Advertisers should look at blogs in terms of brand development, says Rick Bruner of Business Blog Consulting . It's easy for a billion dollar company that has a customer service or brand blog to see $100K worth of value, Bruner says, "and that's just a bug fart in the marketing budget of a Fortune 500 company."
Blogs are efficient buys
For companies, blogs are extremely efficient buys compared with traditional online buys such as banner ads, says Steve Hall, publisher of the popular adrants blog. "Blogging in general is coming out of its geeky shell. In the early days, people said, 'You can't put ads on the Web!' Now, any good media buyer is going to do a test on blogs."
In a clueless explanation of blogging's appeal, CFO.com says, "For just a few hundred dollars, companies can start a buzz about new products, tout awards won, and generally blow their own horns."
Wrong! Nobody is going to read a self-trumpeting blog or one that's awash in PR-ese. In fact, compelling content is the driving force—and any company that doesn't realize that will have a blog that's bound for oblivion.
Advertising is not the only way for bloggers to make money, say Bruner.
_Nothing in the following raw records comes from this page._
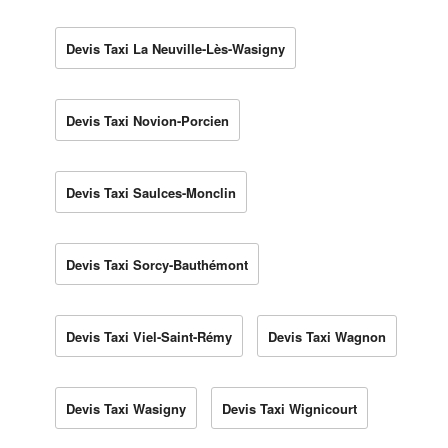
Devis Taxi La Neuville-Lès-Wasigny
Devis Taxi Novion-Porcien
Devis Taxi Saulces-Monclin
Devis Taxi Sorcy-Bauthémont
Devis Taxi Viel-Saint-Rémy
Devis Taxi Wagnon
Devis Taxi Wasigny
Devis Taxi Wignicourt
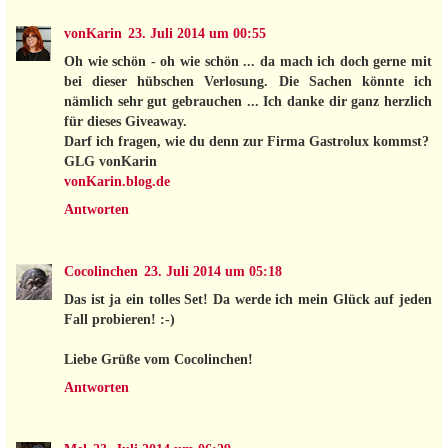
vonKarin
23. Juli 2014 um 00:55
Oh wie schön - oh wie schön ... da mach ich doch gerne mit
bei dieser hübschen Verlosung. Die Sachen könnte ich
nämlich sehr gut gebrauchen ... Ich danke dir ganz herzlich
für dieses Giveaway.
Darf ich fragen, wie du denn zur Firma Gastrolux kommst?
GLG vonKarin
vonKarin.blog.de
Antworten
Cocolinchen
23. Juli 2014 um 05:18
Das ist ja ein tolles Set! Da werde ich mein Glück auf jeden
Fall probieren! :-)
Liebe Grüße vom Cocolinchen!
Antworten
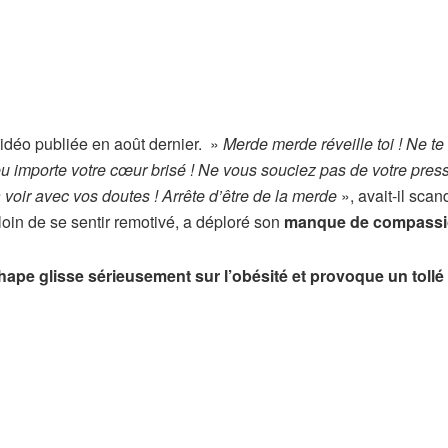
 vidéo publiée en août dernier. »
Merde merde réveille toi ! Ne te
u importe votre cœur brisé ! Ne vous souciez pas de votre pres
 voir avec vos doutes ! Arrête d’être de la merde
», avait-il sca
loin de se sentir remotivé, a déploré son
manque de compass
Shape glisse sérieusement sur l’obésité et provoque un tollé 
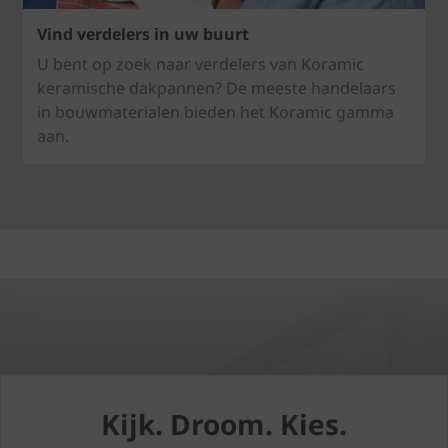
Vind verdelers in uw buurt
U bent op zoek naar verdelers van Koramic
keramische dakpannen? De meeste handelaars
in bouwmaterialen bieden het Koramic gamma
aan.
Kijk. Droom. Kies.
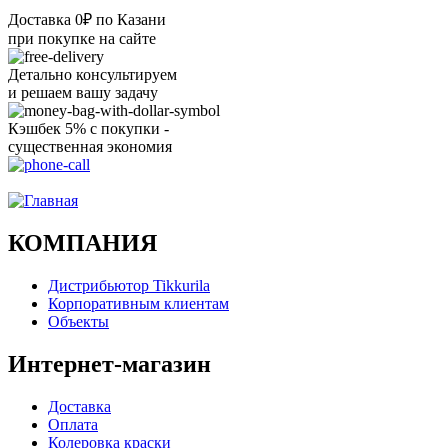
Доставка 0₽ по Казани
при покупке на сайте
Детально консультируем
и решаем вашу задачу
Кэшбек 5% с покупки -
существенная экономия
Ого, уже звоню!
КОМПАНИЯ
Дистрибьютор Tikkurila
Корпоративным клиентам
Объекты
Интернет-магазин
Доставка
Оплата
Колеровка краски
Bloggers could have a hybrid of free and paid content, Bruner suggests, with micro-payments of as little as 50 cents for reading subscriber-only articles or papers.
One blog that does this is adrag , which charges $2 a month for subscribers to view its huge video archives of commercials.
Bloggers—and their advertisers—also could sell music remixes, reports, all kind of in-depth posts that could sell for a few dollars, Bruner says. With over four million bloggers, almost no one is doing anything like this, he says, although people like Nick Denton are paving the way.
Denton's Gawker Media publishes blogs, including Gawker, Wonkette, Fleshbot and his "testosterone trio": Jalopnik , a car site; Kotaku , for video gamers; and Screenhead , which is about "funny shit."
His blogs have attracted advertisers such as Nike, NewLine Cinema and General Electric. Audi is the most significant advertiser so far, providing "evidence that blue-chip marketers are finally looking at weblogs as part of their online media mix," according to Denton.
Clearly, no company, organization or association can afford to ignore blogs any longer. Early adopters have taken the lead, and blogs are finally entering corporate consciousness.
Although every publication on the planet seems to have run at least one article about blogs, the first question I am asked in every blog seminar I give is always this: "What's a blog?"
Pretty soon, the companies that don't know the answer will pay the heavy price of obsolescence.